Last week, Microsoft announced its price increase for Microsoft 365, the first increase in a decade. In the announcement post, Microsoft’s corporate vice president justifies the price increase by outlining the feature improvements and application additions to Microsoft 365, including:

  • 24 new applications including Access, Bookings, Delve, Forms, GroupMe, Kaizala, Lens, Lists, OneDrive, OneNote Class Notebook, Planner, Power Apps, Power Automate, Power BI, Publisher, SharePoint, Staff Hub, Stream, Sway, Teams, To-Do, Visio, Whiteboard and Yammer.
  • 1,400 new features and capabilities.

Looking at Microsoft 365’s roadmap and launched improvements, the following products have the most recent enhancements:

Microsoft Enhancements

The price increase which goes into effect in March 2022, varies 9-25% depending on the offering. While Microsoft certainly is justified with all the functionality improvements, no one really likes price increases. So, what can you do now to avoid increasing your budget for funding your Microsoft stack?

Understand usage to rightsize now

Before paying an even bigger price for your E3 or E5 licenses, now is a great time to determine if everyone with those licenses needs all the functionality included or if some of your staff can downgrade to an E1 license. To make this determination, you will want to understand how your team is accessing these applications (e.g. browser-only or installed) and which application components they are using on a frequent basis.

Understand usage to argue a smaller increase

Within the application stack, is your organization using all the functionality? Have you decided to use Zoom, Slack or Webex and don’t require Team’s functionality to run your business? Has your organization chosen to leverage Tableau instead of Power BI?

Consider further application rationalization

As you can imagine from the many dozens of enhancements, Microsoft has made significant investments in Microsoft 365, and the maturity of some of these applications today is far different than 2 years ago.

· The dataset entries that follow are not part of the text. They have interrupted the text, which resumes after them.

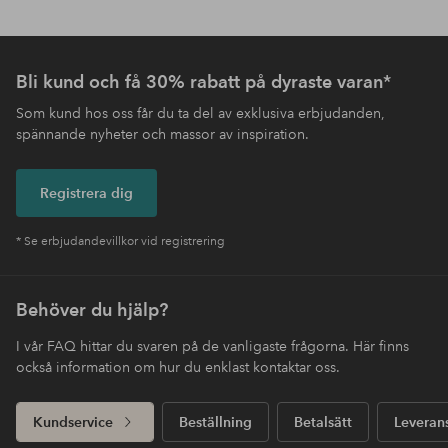
Bli kund och få 30% rabatt på dyraste varan*
Som kund hos oss får du ta del av exklusiva erbjudanden,
spännande nyheter och massor av inspiration.
Registrera dig
* Se erbjudandevillkor vid registrering
Behöver du hjälp?
I vår FAQ hittar du svaren på de vanligaste frågorna. Här finns
också information om hur du enklast kontaktar oss.
Kundservice
Beställning
Betalsätt
Leveran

Now might be the time to look at your application catalog across the board and perform an analysis of redundant applications in your organization. For example, do you need more than one project software, video conferencing technology or file sharing application? In performing this analysis, you might determine it might be worth it to standardize on Microsoft for some of these capabilities since you’ll be paying for them anyway.

Analyze current and projected use of other Microsoft technologies

To get your arms around this, you need visibility to all areas of spend – on-premises software, cloud infrastructure and SaaS application usage.

Maybe you are underutilizing licenses for Microsoft 365 today but have plans to grow your Azure infrastructure footprint in the near term. You might not be able to reduce your overall bill with Microsoft, but you might be able to get more capabilities than you have today, and a bigger bang for your buck.